BEGIN
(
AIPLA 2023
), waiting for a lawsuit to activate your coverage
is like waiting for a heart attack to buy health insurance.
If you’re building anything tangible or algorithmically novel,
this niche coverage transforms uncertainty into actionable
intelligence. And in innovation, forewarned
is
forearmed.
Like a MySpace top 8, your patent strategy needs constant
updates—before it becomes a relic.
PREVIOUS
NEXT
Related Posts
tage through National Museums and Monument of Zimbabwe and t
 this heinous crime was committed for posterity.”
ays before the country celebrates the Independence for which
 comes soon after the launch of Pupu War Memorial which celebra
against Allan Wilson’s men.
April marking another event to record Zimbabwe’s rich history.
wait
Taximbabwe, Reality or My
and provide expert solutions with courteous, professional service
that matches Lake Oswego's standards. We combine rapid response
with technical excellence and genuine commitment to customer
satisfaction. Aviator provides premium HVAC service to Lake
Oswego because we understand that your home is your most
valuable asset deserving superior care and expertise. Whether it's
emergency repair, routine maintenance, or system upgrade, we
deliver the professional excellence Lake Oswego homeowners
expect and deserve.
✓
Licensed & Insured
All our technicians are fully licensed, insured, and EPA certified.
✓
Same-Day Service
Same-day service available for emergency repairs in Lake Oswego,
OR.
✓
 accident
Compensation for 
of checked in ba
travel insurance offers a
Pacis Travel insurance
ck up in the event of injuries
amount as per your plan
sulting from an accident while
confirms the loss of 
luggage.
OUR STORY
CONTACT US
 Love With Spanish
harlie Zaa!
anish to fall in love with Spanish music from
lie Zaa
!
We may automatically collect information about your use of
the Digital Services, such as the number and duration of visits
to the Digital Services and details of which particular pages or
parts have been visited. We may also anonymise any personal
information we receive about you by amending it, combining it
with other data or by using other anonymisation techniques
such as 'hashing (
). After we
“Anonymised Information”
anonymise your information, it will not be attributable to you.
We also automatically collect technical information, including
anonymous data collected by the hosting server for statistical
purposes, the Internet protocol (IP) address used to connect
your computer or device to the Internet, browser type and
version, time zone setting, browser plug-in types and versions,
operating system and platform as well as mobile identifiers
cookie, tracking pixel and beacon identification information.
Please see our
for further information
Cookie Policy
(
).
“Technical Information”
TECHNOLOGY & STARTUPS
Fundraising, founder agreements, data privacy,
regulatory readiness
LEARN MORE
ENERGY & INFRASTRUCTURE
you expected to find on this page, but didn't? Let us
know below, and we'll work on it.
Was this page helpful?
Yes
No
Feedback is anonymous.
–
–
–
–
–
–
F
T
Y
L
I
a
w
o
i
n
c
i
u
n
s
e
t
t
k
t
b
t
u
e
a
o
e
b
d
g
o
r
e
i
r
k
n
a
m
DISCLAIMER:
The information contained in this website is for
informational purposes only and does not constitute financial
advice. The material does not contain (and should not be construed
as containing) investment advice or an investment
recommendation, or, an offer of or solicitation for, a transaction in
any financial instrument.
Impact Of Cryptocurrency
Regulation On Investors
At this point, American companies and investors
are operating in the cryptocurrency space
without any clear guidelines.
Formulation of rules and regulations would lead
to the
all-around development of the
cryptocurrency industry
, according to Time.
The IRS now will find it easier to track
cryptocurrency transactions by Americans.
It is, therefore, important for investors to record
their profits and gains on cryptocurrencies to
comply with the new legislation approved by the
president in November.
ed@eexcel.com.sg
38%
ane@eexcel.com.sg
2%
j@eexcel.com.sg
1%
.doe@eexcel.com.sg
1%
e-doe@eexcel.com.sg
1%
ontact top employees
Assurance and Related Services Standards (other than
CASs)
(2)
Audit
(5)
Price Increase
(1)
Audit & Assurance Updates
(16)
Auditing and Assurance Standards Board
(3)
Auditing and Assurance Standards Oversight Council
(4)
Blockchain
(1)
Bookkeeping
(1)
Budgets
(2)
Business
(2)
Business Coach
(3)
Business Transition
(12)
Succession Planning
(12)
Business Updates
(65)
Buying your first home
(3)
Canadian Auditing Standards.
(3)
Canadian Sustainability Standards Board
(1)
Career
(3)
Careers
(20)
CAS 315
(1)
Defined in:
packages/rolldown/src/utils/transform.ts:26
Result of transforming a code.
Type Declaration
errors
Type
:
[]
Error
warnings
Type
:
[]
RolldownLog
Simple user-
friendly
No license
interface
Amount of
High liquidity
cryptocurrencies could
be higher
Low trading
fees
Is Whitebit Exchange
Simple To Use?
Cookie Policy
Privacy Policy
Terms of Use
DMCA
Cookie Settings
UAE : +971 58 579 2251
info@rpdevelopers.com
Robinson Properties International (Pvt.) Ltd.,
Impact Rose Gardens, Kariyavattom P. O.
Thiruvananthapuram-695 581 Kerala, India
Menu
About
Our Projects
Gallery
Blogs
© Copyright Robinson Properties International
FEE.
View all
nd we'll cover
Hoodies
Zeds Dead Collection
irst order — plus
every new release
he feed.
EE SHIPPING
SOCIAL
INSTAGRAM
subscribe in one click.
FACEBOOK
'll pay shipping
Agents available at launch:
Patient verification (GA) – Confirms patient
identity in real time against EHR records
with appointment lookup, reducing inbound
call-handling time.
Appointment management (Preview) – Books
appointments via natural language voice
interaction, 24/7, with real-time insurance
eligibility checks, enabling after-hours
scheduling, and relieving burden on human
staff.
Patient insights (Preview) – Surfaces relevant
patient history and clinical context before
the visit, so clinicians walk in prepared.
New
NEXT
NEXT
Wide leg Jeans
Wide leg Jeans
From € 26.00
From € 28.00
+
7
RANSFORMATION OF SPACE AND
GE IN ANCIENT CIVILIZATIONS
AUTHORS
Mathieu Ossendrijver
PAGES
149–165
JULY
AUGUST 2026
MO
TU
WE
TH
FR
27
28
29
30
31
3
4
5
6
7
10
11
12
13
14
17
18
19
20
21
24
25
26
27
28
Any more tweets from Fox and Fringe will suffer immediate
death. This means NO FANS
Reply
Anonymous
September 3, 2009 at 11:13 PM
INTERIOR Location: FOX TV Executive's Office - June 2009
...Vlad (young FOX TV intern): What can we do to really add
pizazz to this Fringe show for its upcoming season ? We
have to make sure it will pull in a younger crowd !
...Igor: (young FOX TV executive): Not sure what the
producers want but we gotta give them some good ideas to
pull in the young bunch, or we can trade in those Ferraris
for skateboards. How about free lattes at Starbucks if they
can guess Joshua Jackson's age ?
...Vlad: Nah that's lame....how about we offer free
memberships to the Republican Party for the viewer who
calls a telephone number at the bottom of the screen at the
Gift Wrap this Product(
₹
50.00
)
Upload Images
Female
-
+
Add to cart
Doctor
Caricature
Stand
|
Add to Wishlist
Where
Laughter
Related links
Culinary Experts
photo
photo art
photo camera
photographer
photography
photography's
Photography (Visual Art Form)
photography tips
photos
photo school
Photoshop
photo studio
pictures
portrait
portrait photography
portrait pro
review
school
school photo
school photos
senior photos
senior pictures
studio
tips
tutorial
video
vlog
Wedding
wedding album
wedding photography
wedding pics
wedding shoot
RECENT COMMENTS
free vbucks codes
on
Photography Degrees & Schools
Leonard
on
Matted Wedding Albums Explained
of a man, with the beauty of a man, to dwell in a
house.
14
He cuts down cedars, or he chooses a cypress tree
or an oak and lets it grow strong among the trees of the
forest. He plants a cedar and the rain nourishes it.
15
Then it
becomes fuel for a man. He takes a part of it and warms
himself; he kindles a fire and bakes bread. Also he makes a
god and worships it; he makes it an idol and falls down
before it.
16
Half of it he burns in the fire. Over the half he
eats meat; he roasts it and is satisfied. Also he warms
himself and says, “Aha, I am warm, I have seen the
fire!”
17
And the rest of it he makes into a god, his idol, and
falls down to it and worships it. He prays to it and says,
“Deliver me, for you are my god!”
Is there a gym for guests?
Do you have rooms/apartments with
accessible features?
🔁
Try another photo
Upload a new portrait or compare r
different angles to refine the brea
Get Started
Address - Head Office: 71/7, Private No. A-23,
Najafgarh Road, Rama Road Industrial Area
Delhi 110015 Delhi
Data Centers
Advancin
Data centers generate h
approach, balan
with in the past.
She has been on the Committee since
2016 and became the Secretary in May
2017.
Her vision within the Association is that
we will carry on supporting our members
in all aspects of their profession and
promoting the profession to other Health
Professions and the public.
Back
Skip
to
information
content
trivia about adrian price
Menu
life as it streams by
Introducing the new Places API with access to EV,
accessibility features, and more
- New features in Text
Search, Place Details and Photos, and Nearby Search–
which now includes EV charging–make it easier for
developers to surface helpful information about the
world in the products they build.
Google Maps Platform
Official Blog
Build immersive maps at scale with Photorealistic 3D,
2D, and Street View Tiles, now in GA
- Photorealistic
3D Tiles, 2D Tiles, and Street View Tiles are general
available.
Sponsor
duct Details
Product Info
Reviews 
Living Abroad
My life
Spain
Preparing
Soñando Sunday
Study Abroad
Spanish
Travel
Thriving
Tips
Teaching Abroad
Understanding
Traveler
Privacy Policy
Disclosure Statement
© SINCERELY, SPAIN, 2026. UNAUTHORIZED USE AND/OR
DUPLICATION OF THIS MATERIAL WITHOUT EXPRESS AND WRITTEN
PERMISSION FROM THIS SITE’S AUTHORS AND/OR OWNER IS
END
> _Work order_
Write out every line of the listing that holds the word "Office".

> _Task result_
INTERIOR Location: FOX TV Executive's Office - June 2009
Address - Head Office: 71/7, Private No. A-23,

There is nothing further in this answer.